Note that each row returns a pathway attributed to one of the input analytes. To retrieve the number of unique pathways returned for all analytes or each analyte, try the following:

print(paste("Number of Unique Pathways Returned for All Analytes:", 
            length(unique(pathwaydfids$pathwayId))))
## [1] "Number of Unique Pathways Returned for All Analytes: 247"
lapply(unique(pathwaydfids$commonName), function(x) {
        (paste("Number of Unique Pathways Returned for",x,":",
                length(unique(pathwaydfids[which(pathwaydfids$commonName==x),]$pathwayId))))})
## [[1]]
## [1] "Number of Unique Pathways Returned for TP53 : 185"
## 
## [[2]]
## [1] "Number of Unique Pathways Returned for MDM2 : 83"
## 
## [[3]]
## [1] "Number of Unique Pathways Returned for Glutamate; L-Glutamic acid : 39"
## 
## [[4]]
## [1] "Number of Unique Pathways Returned for Creatine : 9"

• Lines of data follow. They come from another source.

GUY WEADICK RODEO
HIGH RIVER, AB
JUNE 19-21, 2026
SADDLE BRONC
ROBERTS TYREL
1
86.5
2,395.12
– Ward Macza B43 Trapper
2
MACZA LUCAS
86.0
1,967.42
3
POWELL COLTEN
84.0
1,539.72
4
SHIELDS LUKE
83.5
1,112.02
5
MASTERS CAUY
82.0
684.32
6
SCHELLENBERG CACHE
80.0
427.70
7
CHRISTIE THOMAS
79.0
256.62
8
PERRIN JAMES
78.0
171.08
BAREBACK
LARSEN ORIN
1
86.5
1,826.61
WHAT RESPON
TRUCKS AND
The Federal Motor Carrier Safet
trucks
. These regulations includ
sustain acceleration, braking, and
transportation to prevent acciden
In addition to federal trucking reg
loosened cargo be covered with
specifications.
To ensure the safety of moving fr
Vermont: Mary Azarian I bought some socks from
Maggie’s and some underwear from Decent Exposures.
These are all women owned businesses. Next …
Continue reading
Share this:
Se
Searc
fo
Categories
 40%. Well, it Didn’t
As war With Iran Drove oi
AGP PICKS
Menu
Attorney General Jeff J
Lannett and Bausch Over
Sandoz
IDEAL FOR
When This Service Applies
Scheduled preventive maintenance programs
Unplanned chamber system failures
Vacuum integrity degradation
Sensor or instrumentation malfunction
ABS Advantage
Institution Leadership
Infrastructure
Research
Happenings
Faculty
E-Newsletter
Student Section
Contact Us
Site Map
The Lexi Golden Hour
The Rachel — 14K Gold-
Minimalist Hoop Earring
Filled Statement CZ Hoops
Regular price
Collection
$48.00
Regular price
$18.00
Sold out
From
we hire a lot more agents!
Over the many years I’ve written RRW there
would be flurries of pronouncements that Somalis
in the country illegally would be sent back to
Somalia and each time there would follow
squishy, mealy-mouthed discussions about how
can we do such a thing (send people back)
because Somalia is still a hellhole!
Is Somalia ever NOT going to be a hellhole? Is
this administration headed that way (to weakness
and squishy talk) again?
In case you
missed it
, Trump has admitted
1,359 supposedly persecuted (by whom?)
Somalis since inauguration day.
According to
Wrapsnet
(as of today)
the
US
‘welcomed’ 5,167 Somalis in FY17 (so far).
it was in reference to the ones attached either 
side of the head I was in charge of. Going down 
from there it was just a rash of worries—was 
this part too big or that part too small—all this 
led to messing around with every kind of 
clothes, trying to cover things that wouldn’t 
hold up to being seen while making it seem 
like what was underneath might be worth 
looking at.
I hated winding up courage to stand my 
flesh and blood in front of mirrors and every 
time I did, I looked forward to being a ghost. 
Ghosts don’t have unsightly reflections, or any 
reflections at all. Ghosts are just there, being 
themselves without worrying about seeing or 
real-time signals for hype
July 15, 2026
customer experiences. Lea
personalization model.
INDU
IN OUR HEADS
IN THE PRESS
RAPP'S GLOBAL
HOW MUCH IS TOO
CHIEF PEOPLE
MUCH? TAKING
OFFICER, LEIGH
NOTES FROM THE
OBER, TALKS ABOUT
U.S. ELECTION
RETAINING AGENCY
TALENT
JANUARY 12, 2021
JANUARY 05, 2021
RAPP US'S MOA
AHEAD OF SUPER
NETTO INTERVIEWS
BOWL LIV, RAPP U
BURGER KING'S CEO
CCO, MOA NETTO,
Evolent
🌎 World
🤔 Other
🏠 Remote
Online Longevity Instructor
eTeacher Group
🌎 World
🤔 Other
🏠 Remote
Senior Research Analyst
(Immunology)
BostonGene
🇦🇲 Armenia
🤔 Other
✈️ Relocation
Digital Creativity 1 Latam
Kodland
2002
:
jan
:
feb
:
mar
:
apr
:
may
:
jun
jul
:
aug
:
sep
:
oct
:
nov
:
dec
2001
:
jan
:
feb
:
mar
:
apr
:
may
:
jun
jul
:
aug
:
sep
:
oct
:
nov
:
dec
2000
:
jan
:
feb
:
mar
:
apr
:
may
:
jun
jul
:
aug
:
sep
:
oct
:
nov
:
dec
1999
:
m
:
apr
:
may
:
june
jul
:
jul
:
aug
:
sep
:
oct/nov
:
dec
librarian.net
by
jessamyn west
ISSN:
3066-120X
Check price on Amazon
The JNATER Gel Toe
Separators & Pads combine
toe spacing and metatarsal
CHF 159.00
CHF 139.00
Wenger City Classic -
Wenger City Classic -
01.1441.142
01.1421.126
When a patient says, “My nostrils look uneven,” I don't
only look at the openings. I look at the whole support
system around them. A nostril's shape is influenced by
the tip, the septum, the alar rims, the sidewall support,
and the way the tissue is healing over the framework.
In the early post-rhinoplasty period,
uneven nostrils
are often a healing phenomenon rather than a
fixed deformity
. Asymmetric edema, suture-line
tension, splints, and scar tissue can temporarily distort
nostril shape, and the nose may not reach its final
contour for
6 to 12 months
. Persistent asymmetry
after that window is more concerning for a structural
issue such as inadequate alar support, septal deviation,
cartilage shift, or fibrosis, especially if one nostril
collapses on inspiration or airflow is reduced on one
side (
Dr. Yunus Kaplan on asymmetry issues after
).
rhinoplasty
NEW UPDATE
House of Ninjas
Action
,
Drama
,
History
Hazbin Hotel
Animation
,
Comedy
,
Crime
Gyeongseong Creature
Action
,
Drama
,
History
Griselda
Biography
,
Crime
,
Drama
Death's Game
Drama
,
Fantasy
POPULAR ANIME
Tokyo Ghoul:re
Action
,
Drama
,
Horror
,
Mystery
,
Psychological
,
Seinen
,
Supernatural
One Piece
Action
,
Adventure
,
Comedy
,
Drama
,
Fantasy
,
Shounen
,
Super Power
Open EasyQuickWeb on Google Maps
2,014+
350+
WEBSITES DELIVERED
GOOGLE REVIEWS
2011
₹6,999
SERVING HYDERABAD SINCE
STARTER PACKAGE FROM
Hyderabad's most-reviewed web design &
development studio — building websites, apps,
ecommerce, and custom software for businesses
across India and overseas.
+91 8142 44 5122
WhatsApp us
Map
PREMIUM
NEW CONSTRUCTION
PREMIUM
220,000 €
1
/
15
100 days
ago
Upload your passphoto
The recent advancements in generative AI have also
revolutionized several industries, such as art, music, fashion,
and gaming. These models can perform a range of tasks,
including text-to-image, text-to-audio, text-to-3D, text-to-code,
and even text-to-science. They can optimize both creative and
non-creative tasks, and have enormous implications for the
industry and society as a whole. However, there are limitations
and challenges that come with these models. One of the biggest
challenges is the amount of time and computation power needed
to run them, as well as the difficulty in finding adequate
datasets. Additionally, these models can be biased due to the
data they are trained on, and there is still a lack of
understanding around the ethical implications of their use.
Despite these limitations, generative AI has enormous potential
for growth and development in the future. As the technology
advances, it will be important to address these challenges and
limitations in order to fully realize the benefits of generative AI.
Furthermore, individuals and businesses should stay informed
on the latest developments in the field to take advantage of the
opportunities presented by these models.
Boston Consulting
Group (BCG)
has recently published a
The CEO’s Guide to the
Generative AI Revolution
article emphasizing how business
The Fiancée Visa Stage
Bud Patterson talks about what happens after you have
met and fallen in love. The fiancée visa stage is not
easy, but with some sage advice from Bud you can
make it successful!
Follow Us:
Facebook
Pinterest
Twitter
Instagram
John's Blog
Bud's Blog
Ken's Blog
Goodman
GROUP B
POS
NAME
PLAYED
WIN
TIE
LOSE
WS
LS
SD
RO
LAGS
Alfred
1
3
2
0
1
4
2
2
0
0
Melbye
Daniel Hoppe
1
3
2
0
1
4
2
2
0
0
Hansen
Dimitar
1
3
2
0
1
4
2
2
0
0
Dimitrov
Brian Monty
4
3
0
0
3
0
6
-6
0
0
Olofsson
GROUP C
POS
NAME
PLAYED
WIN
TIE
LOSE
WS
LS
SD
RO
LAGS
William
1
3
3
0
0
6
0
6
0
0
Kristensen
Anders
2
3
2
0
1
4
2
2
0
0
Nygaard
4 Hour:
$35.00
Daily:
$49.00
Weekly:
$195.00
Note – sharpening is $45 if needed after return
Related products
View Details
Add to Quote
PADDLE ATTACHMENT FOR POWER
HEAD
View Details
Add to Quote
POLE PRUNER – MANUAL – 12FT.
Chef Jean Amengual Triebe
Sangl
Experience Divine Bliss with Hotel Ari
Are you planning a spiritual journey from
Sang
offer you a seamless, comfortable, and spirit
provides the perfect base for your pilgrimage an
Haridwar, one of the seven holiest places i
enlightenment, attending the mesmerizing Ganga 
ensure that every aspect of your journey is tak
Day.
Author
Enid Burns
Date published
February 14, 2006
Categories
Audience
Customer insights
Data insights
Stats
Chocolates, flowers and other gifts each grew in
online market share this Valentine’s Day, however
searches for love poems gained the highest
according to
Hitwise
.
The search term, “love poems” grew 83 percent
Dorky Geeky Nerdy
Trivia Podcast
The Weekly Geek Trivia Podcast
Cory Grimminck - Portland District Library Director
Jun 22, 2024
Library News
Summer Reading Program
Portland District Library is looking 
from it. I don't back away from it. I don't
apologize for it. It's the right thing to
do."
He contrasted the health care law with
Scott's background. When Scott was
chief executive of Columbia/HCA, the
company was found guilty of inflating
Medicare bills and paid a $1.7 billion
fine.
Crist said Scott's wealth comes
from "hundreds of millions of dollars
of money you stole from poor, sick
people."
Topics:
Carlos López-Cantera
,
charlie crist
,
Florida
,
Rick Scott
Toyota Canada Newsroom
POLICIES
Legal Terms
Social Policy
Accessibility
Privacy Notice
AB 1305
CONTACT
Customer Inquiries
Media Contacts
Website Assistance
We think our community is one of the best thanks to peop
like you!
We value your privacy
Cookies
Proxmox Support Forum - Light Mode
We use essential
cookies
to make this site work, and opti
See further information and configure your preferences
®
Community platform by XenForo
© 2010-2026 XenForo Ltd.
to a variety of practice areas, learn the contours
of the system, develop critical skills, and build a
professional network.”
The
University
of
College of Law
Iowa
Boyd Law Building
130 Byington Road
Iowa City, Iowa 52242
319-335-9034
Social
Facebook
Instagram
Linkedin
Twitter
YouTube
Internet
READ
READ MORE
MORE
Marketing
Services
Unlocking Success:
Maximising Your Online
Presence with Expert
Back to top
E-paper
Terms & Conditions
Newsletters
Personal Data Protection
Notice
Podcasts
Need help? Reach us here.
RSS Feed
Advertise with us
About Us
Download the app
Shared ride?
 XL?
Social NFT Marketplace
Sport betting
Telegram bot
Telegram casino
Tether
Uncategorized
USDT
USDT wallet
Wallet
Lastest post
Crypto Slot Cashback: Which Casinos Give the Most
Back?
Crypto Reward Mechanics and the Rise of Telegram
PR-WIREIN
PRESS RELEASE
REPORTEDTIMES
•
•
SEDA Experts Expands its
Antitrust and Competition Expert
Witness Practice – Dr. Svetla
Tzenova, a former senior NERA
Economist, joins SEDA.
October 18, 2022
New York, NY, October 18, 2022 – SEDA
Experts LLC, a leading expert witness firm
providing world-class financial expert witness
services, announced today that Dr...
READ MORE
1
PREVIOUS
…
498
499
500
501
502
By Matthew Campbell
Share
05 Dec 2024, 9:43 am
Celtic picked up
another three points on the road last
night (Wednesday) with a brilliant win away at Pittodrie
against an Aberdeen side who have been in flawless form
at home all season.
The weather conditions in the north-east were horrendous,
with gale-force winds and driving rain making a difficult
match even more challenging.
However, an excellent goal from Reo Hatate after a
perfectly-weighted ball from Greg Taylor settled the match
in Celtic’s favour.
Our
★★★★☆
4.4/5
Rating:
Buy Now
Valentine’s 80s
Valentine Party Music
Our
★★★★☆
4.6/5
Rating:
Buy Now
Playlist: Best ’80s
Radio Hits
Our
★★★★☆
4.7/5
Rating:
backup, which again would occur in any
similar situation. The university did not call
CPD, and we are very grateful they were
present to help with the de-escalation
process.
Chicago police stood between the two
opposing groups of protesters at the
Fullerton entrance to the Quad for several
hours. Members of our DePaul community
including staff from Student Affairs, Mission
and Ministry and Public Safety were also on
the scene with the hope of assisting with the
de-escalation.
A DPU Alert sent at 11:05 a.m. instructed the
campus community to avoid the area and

Retrieve Metabolites from Metabolite Ontologies

Conversely, the user can retrieve the metabolites that are associated with a specific ontology or vector of ontologies. We can accomplish this using the function getMetaFromOnto(). It should be noted that it does not matter which ontology the metabolites are from. The function will return all metabolites associated with all the ontologies specified by the user.

ontologies.of.interest <- c("Colon", "Liver", "Lung")

new.metabolites <- RaMP::getMetaFromOnto(ontology = ontologies.of.interest)
## [1] "Retreiving Metabolites for input ontology terms."
## [1] "Found 3 ontology term matches."
## [1] "Found 1529 metabolites associated with the input ontology terms."
## [1] "Finished getting metabolies from ontology terms."
datatable(new.metabolites)

Retrieve Ontologies from Input Metabolites

RaMP contains information on where the metabolites originate from the biospecimen. This information is called ontology. Here are all the ontologies found in RaMP.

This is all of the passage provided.